Input data ▸
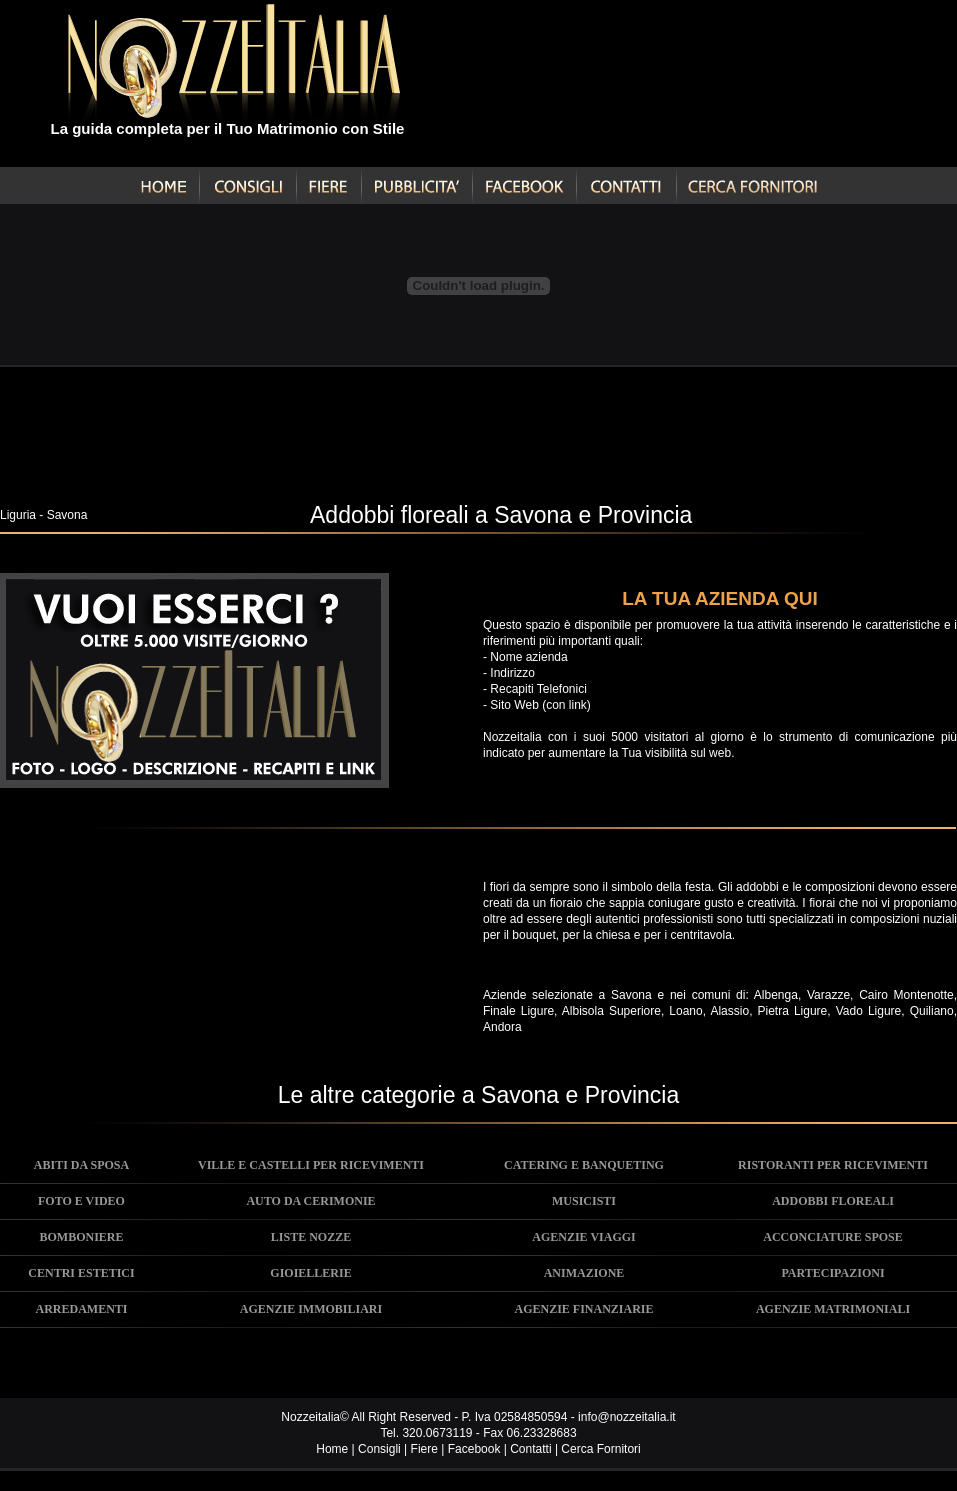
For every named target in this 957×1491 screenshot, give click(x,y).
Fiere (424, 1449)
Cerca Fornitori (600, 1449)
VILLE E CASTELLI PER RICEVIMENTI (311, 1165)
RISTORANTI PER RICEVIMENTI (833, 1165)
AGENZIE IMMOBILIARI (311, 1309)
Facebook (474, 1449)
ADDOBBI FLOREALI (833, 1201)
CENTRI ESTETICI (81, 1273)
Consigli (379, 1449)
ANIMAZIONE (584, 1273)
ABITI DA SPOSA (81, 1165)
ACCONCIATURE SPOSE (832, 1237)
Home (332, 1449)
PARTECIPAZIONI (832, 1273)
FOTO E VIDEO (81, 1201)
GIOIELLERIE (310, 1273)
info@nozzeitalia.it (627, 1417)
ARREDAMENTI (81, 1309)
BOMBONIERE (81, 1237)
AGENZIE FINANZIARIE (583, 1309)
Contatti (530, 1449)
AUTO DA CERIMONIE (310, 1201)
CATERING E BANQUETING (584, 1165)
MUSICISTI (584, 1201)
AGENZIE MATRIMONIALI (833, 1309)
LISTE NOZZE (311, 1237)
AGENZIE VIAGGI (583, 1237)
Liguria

Your objective ▸ Reproduce everything above exactly, images excluded.

Response for this exercise ▸
For every named target in this 957×1491 screenshot, give click(x,y).
Fiere (424, 1449)
Cerca Fornitori (600, 1449)
VILLE E CASTELLI PER RICEVIMENTI (311, 1165)
RISTORANTI PER RICEVIMENTI (833, 1165)
AGENZIE IMMOBILIARI (311, 1309)
Facebook (474, 1449)
ADDOBBI FLOREALI (833, 1201)
CENTRI ESTETICI (81, 1273)
Consigli (379, 1449)
ANIMAZIONE (584, 1273)
ABITI DA SPOSA (81, 1165)
ACCONCIATURE SPOSE (832, 1237)
Home (332, 1449)
PARTECIPAZIONI (832, 1273)
FOTO E VIDEO (81, 1201)
GIOIELLERIE (310, 1273)
info@nozzeitalia.it (627, 1417)
ARREDAMENTI (81, 1309)
BOMBONIERE (81, 1237)
AGENZIE FINANZIARIE (583, 1309)
Contatti (530, 1449)
AUTO DA CERIMONIE (310, 1201)
CATERING E BANQUETING (584, 1165)
MUSICISTI (584, 1201)
AGENZIE MATRIMONIALI (833, 1309)
LISTE NOZZE (311, 1237)
AGENZIE VIAGGI (583, 1237)
Liguria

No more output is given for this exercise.